We called my grandmother Gimmie because she gave us whatever we asked for. My grandmother was like a cantankerous fairy godmother-out of thin air she would produce your favorite dessert then chase you with a fly swatter for talking back. She made us laugh and she championed our every endeavor. When we had boy trouble she was always on our side and if someone dare cross one of her granddaughters she would attack like a Green Beret. All 90 pounds of her. She showed us what it meant to love others more than you love yourself. She gave us so much more than we could have asked for and in return we worshiped her.

Next to my mother she was the person I was closest to in this world and her death, almost twelve years ago, took my breath away. I can honestly say it hurt every bit as much as I had anticipated. I had spent many nights praying that God would give me just a little longer with her because I needed her. I couldn't imagine a me without her. Sometimes I still can't. But, life moves on and eventually I moved with it. Law school, marriage, children. I often forget she never met my husband. It seems impossible he would not know her. It seems tragic she did not live to see my children.

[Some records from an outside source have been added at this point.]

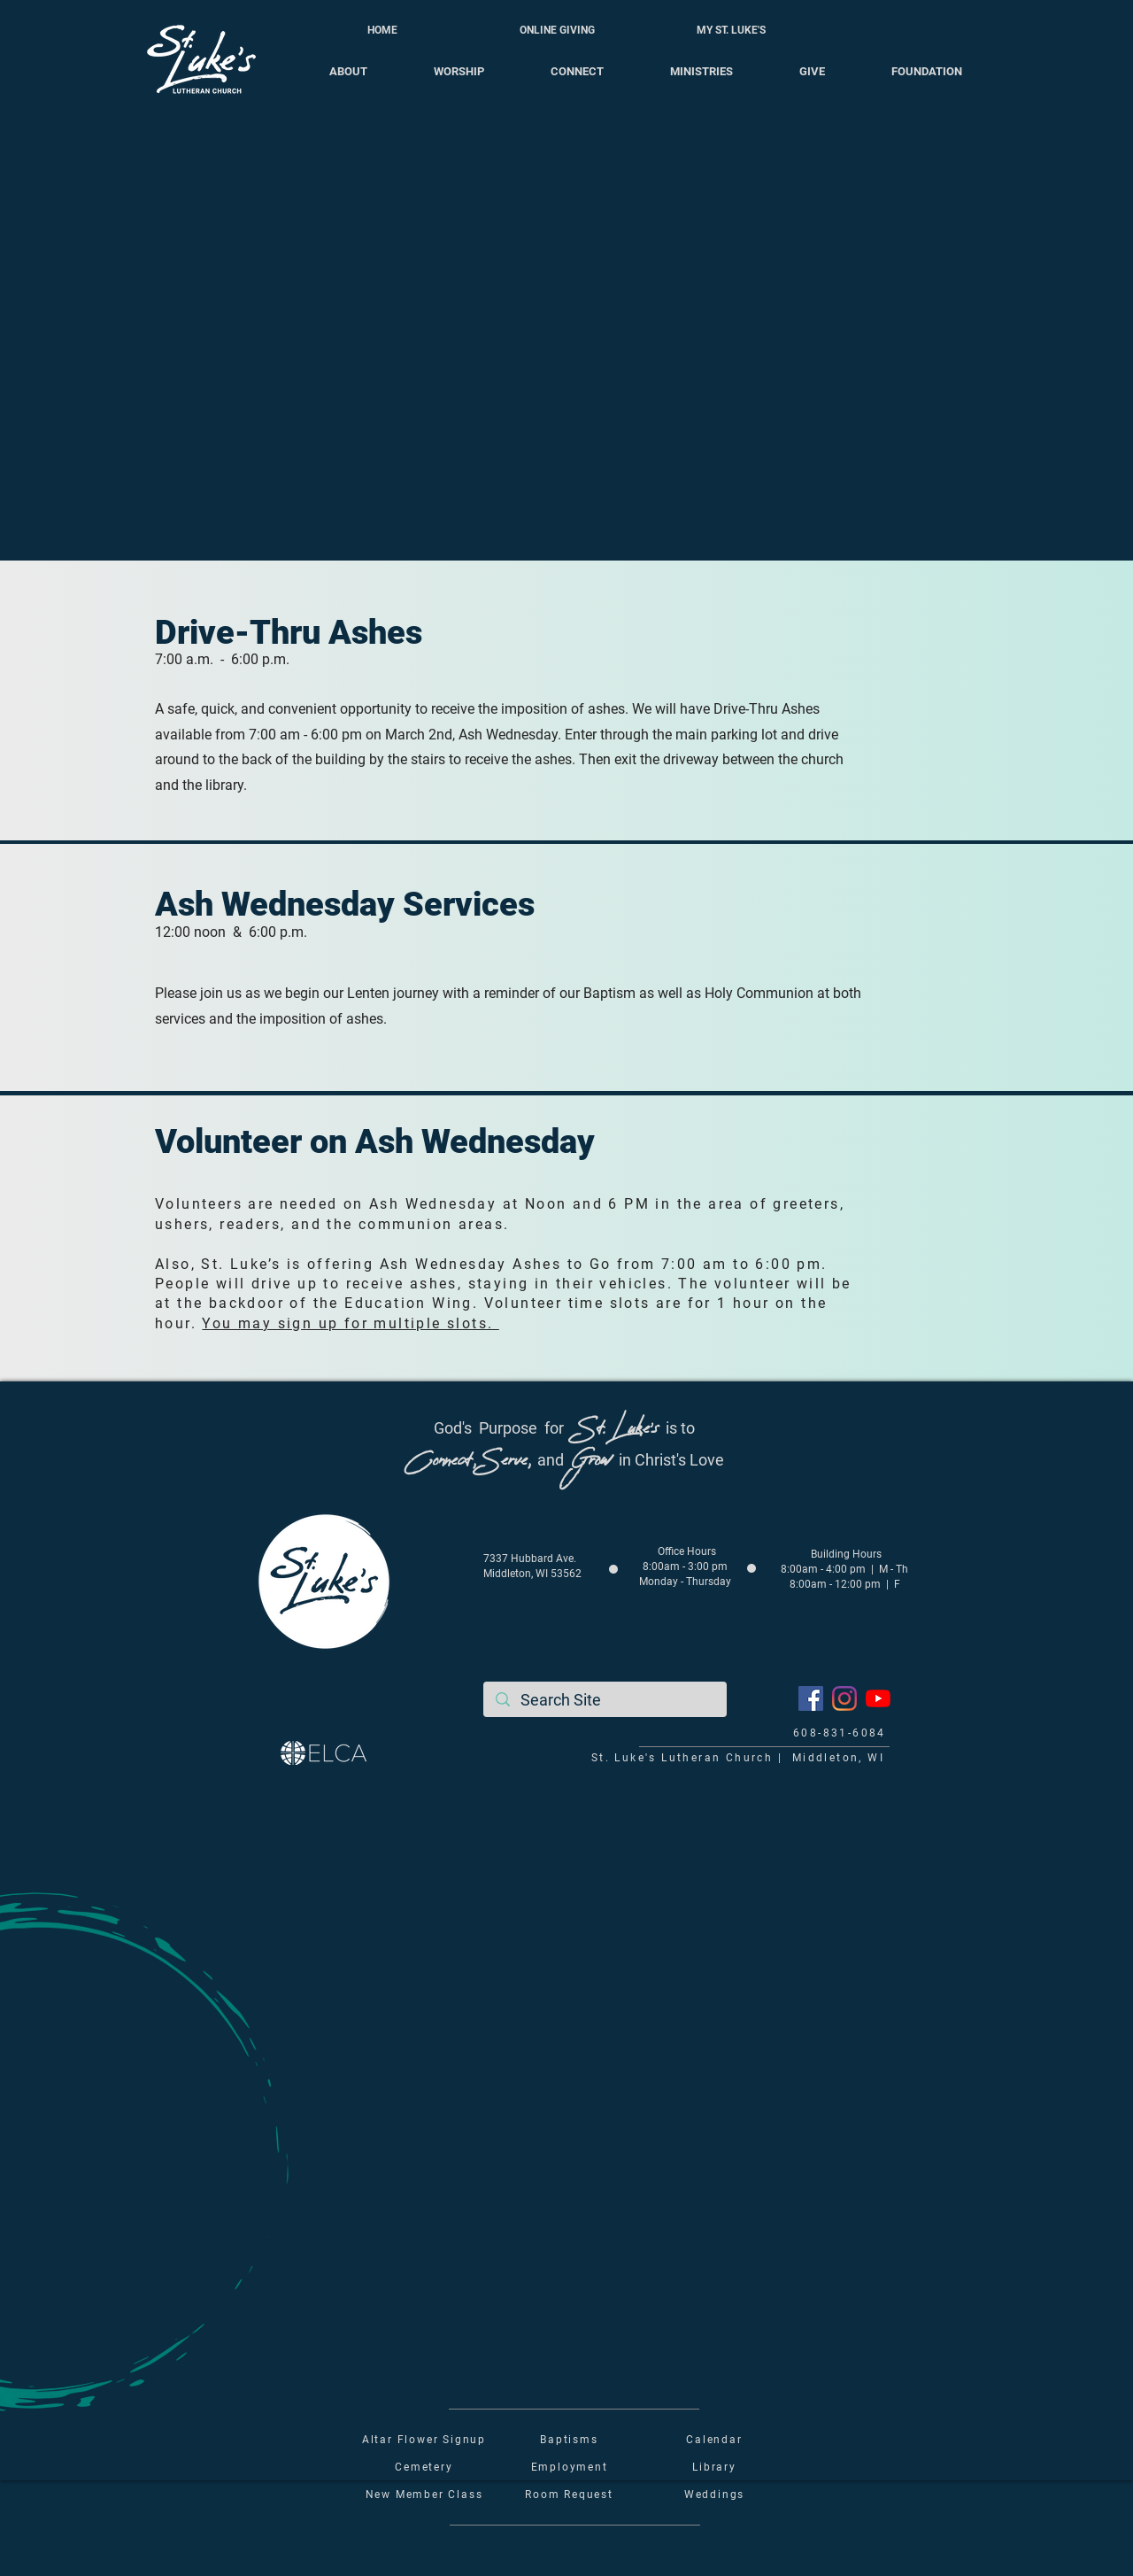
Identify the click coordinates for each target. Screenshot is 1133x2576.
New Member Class (424, 2494)
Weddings (714, 2494)
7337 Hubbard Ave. (529, 1558)
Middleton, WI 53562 (532, 1573)
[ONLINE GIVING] (557, 30)
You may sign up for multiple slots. (350, 1323)
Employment (569, 2467)
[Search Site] (605, 1700)
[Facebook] (810, 1698)
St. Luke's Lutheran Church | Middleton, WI (737, 1758)
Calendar (714, 2439)
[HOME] (382, 30)
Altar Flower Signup (424, 2439)
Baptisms (568, 2439)
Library (714, 2467)
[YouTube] (878, 1698)
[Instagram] (844, 1698)
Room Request (569, 2494)
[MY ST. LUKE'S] (731, 30)
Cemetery (423, 2467)
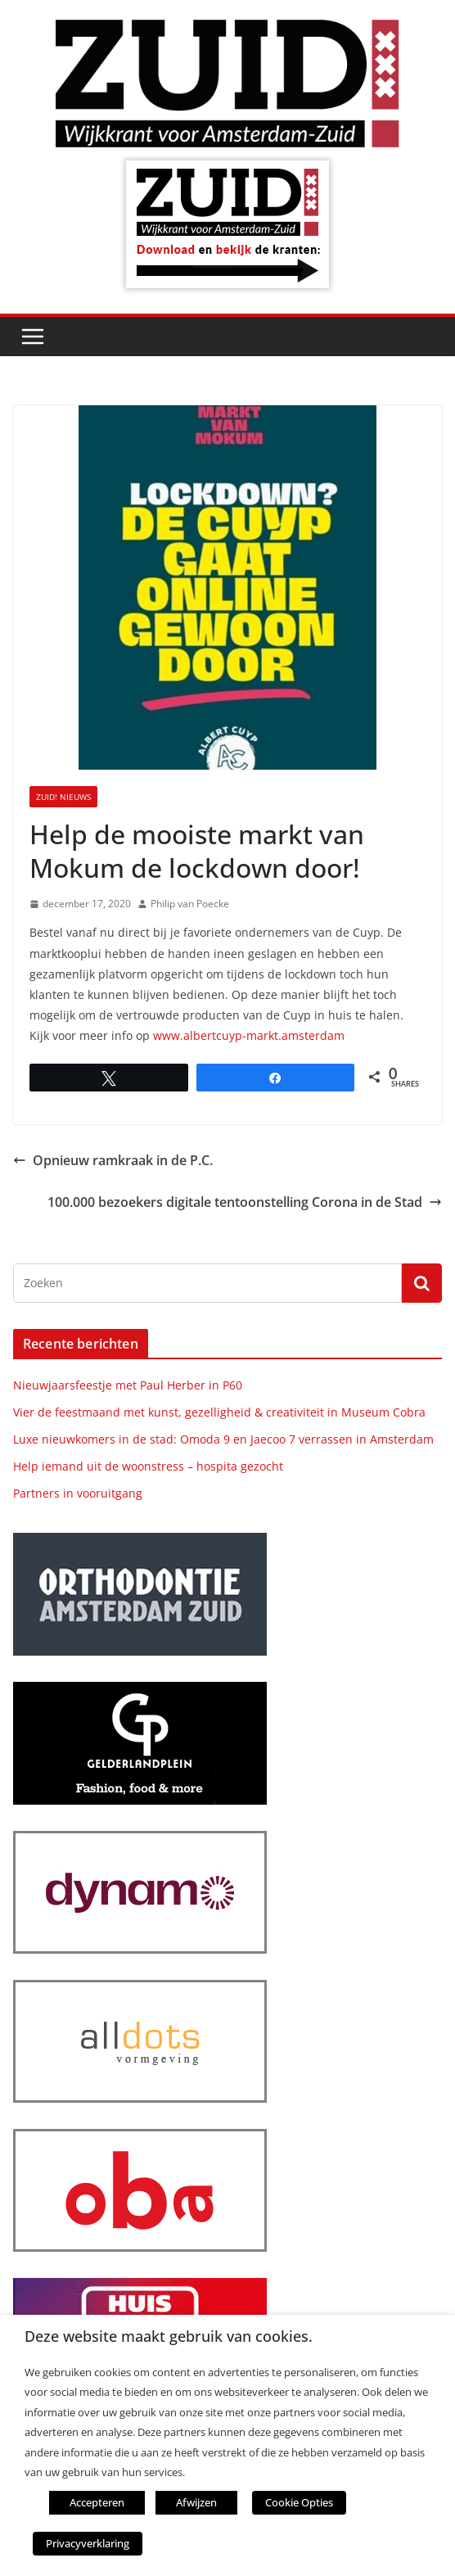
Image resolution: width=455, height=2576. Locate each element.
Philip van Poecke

I am constantly reminded of her-even more so now that I have children of my own. I try to do things with them that she did with us-baking cakes, singing songs, playing games. And I try to love others more than I love myself.

My grandmother was a stay-at-home mom. She was not famous or rich. She was just a woman that lived a small life in a big way. And she left her fingerprints on my soul. What greater accomplishment in life than to leave a legacy of love?


I hope one day Sam will be making a cake with her daughter and remember the smell of our kitchen. Remember how I let her pour the ingredients and lick the bowl. Such a small thing, such a huge impact. May God grant me the ability to leave one joyous fingerprint on her little soul. May God grant all of us a legacy of love.

5 comments:

squider said...

CRYING!!!

ATLGAL said...

What a great story of your Gimme. I had a Granny Era who was just like your Gimme-- she let us do whatever we wanted and loved us all (25 grandkids) unconditionally and liberally. She was an old school country lady who grew up on a farm, in poverty, as one of 6 kids and worked hard all her life as a cook and a seamstress, in addition to raising 8 kids (she started having kids at age 15 and kept at it for 20 whole years, can you imagine?!?!). She would have been just an ordinary little country lady to strangers, but she was extraordinary to us. She held her family together with a bond that is nearly antiquated by today's standards, she was a true matriarch, but absolutely selfless. Like you, I think of her always, and I cannot believe that my husband and baby never knew her, as she is such a huge part of me. I tell my husband stories about her nearly every day, as everything reminds me of her. My husband never knew his grandparents-- I cannot imagine such a thing, as my Granny and my Pap are as much a part of me as anything I've ever done myself. I loved your story of Gimme, it made me stop and say a prayer for my Granny Era (another one, as my little girl and I say one for her every night before bed). God Bless your Gimme who you know is in heaven watching you and is proud of you!

jurl said...

Thank you.

Anonymous said...

Also crying buckets.....she was my hero. I think she was all us girls' hero. Love ya,
REB

Anonymous said...

Oh, this one really hit home. My Oumie sounds like your Gimmie. She used to say she had a heart as big as a shack. There was nothing like a consoling hug from Oumie. Even today, almost ten years after she has been gone, I hold her as the epitome of grace, elegance, warmth, and unconditional love. I can only hope and pray that I achieve a small measure of her greatness as a person.